**Problem description**: Wherever "bunda" occurs in the entries, copy the line that holds it.

[Stored data entries]
━━━━━━━━━━

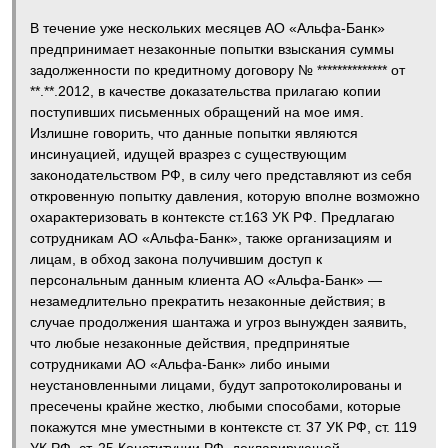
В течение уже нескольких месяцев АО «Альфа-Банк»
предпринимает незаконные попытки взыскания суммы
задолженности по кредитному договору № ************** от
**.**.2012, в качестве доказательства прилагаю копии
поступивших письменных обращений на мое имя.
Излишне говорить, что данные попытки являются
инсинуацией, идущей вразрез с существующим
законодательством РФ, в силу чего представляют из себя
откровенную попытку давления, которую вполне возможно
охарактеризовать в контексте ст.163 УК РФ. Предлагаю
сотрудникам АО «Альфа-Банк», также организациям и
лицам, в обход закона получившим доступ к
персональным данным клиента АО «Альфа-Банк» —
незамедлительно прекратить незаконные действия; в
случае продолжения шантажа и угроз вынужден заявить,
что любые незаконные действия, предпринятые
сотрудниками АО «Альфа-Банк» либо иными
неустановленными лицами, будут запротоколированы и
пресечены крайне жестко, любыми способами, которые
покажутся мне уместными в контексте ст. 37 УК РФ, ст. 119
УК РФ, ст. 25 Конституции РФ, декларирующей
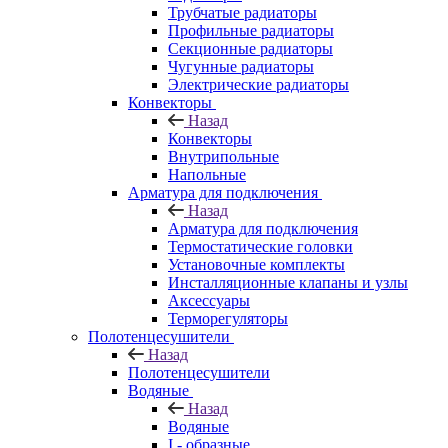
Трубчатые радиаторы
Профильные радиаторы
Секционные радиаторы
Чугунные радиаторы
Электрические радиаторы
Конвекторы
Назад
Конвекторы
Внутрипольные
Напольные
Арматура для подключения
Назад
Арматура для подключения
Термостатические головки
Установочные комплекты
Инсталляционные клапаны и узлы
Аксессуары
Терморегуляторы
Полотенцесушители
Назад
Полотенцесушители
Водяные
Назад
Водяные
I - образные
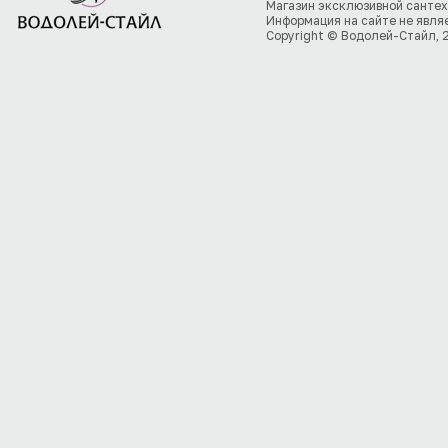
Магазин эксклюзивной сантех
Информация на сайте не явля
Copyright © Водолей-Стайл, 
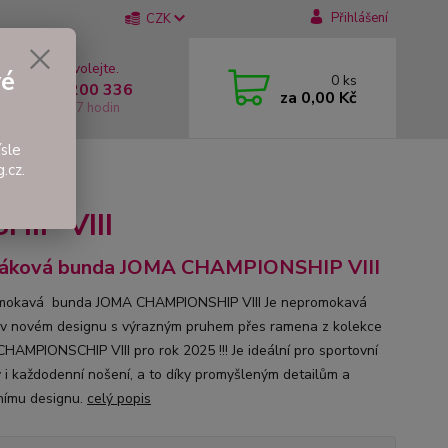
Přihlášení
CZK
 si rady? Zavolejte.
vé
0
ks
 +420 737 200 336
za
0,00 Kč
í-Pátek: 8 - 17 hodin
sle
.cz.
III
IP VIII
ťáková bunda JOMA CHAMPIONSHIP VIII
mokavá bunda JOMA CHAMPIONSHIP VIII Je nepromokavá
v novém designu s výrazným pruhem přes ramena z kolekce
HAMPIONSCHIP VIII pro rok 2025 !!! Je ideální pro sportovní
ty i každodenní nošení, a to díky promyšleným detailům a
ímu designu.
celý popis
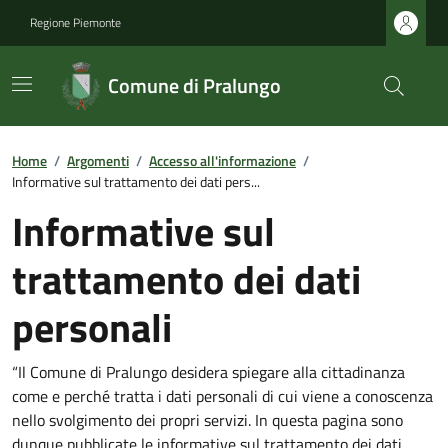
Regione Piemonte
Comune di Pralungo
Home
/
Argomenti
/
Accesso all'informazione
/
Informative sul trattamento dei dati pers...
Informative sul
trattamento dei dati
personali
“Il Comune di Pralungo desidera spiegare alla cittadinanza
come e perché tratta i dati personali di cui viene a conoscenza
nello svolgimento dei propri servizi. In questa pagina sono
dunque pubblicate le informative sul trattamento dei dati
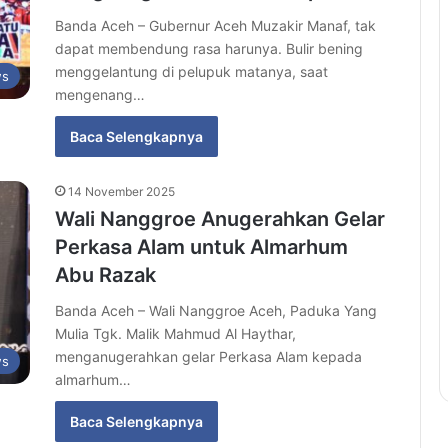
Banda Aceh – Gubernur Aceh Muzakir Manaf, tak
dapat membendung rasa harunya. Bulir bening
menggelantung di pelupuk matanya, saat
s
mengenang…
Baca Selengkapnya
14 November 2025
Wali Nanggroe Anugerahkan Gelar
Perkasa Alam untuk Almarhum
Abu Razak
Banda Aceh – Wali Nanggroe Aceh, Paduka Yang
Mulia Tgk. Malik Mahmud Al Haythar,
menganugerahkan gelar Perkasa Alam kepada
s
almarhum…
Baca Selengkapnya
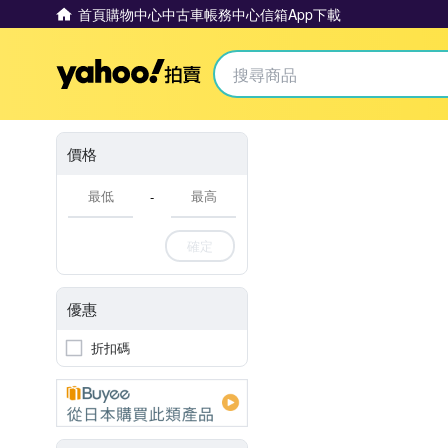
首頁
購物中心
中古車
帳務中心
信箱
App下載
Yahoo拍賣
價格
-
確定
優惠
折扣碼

━━━━━━━━━━

**Answer to the problem**:
ťáková bunda JOMA CHAMPIONSHIP VIII
mokavá bunda JOMA CHAMPIONSHIP VIII Je nepromokavá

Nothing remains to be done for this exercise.